--- STUDY MATERIAL ---
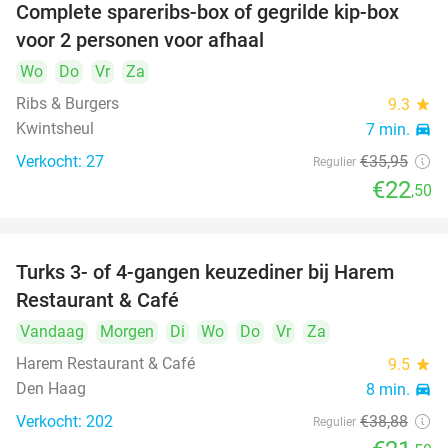
Complete spareribs-box of gegrilde kip-box
37%
voor 2 personen voor afhaal
Wo
Do
Vr
Za
Ribs & Burgers
9.3
star
Kwintsheul
7 min.
directions_car
Verkocht: 27
€35
,95
Regulier
€22
,50
Turks 3- of 4-gangen keuzediner bij Harem
45%
Restaurant & Café
Vandaag
Morgen
Di
Wo
Do
Vr
Za
Harem Restaurant & Café
9.5
star
Den Haag
8 min.
directions_car
Verkocht: 202
€38
,88
Regulier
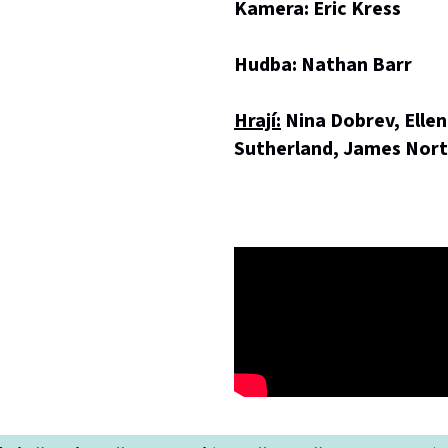
Kamera: Eric Kress
Hudba: Nathan Barr
Hrají:
Nina Dobrev, Ellen
Sutherland, James Norto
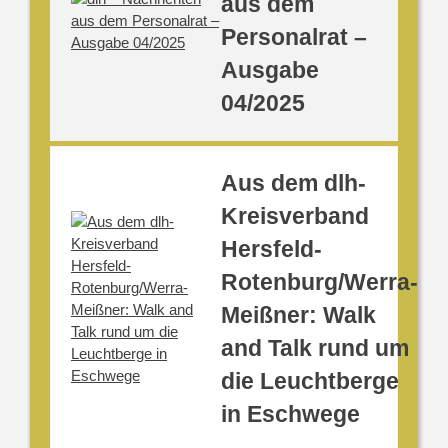
aus dem
Personalrat –
Ausgabe
04/2025
Aus dem dlh-
Kreisverband
Hersfeld-
Rotenburg/Werra-
Meißner: Walk
and Talk rund um
die Leuchtberge
in Eschwege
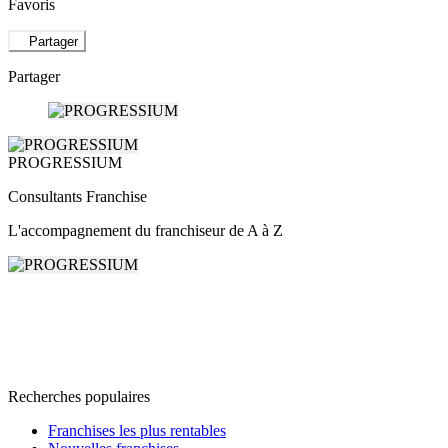
Favoris
Partager
Partager
PROGRESSIUM
Consultants Franchise
L'accompagnement du franchiseur de A à Z
Recherches populaires
Franchises les plus rentables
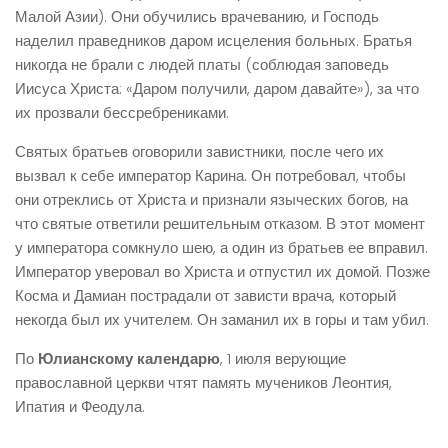
Малой Азии). Они обучились врачеванию, и Господь
наделил праведников даром исцеления больных. Братья
никогда не брали с людей платы (соблюдая заповедь
Иисуса Христа: «Даром получили, даром давайте»), за что
их прозвали бессребрениками.
Святых братьев оговорили завистники, после чего их
вызвал к себе император Карина. Он потребовал, чтобы
они отреклись от Христа и признали языческих богов, на
что святые ответили решительным отказом. В этот момент
у императора сомкнуло шею, а один из братьев ее вправил.
Император уверовал во Христа и отпустил их домой. Позже
Косма и Дамиан пострадали от зависти врача, который
некогда был их учителем. Он заманил их в горы и там убил.
По
Юлианскому календарю
, 1 июля верующие
православной церкви чтят память мучеников Леонтия,
Ипатия и Феодула.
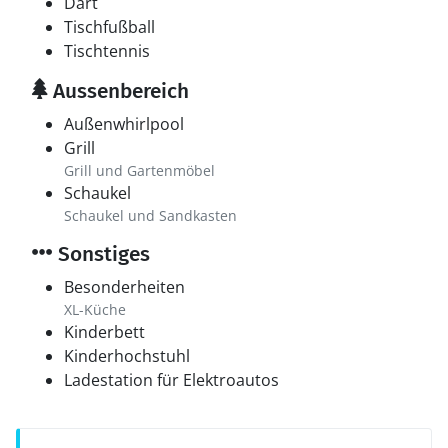
Dart
Tischfußball
Tischtennis
Aussenbereich
Außenwhirlpool
Grill
Grill und Gartenmöbel
Schaukel
Schaukel und Sandkasten
Sonstiges
Besonderheiten
XL-Küche
Kinderbett
Kinderhochstuhl
Ladestation für Elektroautos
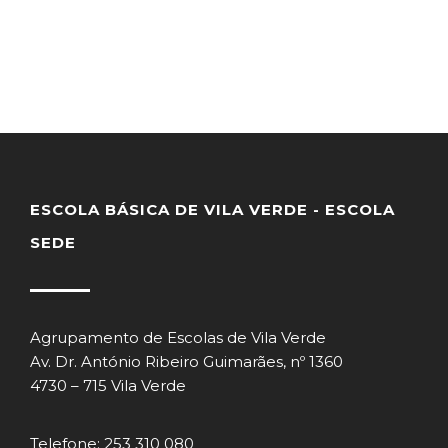
ESCOLA BÁSICA DE VILA VERDE - ESCOLA
SEDE
Agrupamento de Escolas de Vila Verde
Av. Dr. António Ribeiro Guimarães, nº 1360
4730 – 715 Vila Verde
Telefone: 253 310 080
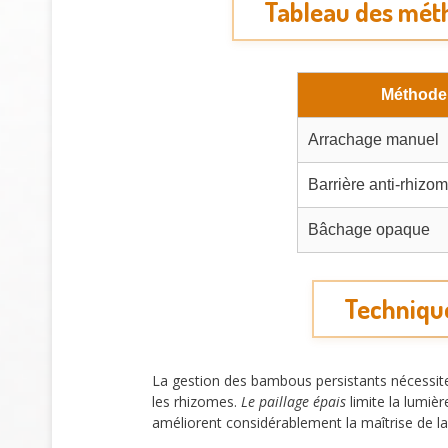
Tableau des méth
Méthode
Arrachage manuel
Barrière anti-rhizo
Bâchage opaque
Technique
La gestion des bambous persistants nécessite 
les rhizomes.
Le paillage épais
limite la lumiè
améliorent considérablement la maîtrise de la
---
EXERCISE DETAILS | All entries should be given again exactly, except that pictures are to be excluded.

OUTPUT |
Complete spareribs-box of gegrilde kip-box
37%
voor 2 personen voor afhaal
Wo
Do
Vr
Za
Ribs & Burgers
9.3
star
Kwintsheul
7 min.
directions_car
Verkocht: 27
€35
,95
Regulier
€22
,50
Turks 3- of 4-gangen keuzediner bij Harem
45%
Restaurant & Café
Vandaag
Morgen
Di
Wo
Do
Vr
Za
Harem Restaurant & Café
9.5
star
Den Haag
8 min.
directions_car
Verkocht: 202
€38
,88
Regulier
Kamera: Eric Kress
Hudba: Nathan Barr
Hrají:
Nina Dobrev, Ellen
Sutherland, James Norto
aus dem
Personalrat –
Ausgabe
04/2025
Aus dem dlh-
Kreisverband
Hersfeld-
Rotenburg/Werra-
Meißner: Walk
and Talk rund um
die Leuchtberge
in Eschwege
Favoris
Partager
Partager
PROGRESSIUM
Consultants Franchise
L'accompagnement du franchiseur de A à Z
Recherches populaires
Franchises les plus rentables
Малой Азии). Они обучились врачеванию, и Господь
наделил праведников даром исцеления больных. Братья
никогда не брали с людей платы (соблюдая заповедь
Иисуса Христа: «Даром получили, даром давайте»), за что
их прозвали бессребрениками.
Святых братьев оговорили завистники, после чего их
вызвал к себе император Карина. Он потребовал, чтобы
они отреклись от Христа и признали языческих богов, на
что святые ответили решительным отказом. В этот момент
у императора сомкнуло шею, а один из братьев ее вправил.
Император уверовал во Христа и отпустил их домой. Позже
Косма и Дамиан пострадали от зависти врача, который
некогда был их учителем. Он заманил их в горы и там убил.
По
Юлианскому календарю
, 1 июля верующие
православной церкви чтят память мучеников Леонтия,
Ипатия и Феодула.
Dart
Tischfußball
Tischtennis
Aussenbereich
Außenwhirlpool
Grill
Grill und Gartenmöbel
Schaukel
Schaukel und Sandkasten
Sonstiges
Besonderheiten
XL-Küche
Kinderbett
Kinderhochstuhl
Ladestation für Elektroautos
ESCOLA BÁSICA DE VILA VERDE - ESCOLA
SEDE
Agrupamento de Escolas de Vila Verde
Av. Dr. António Ribeiro Guimarães, nº 1360
4730 – 715 Vila Verde
Telefone: 253 310 080
Tableau des méth
Méthode
Arrachage manuel
Barrière anti-rhizo
Bâchage opaque
Technique
La gestion des bambous persistants nécessite 
les rhizomes.
Le paillage épais
limite la lumiè
améliorent considérablement la maîtrise de la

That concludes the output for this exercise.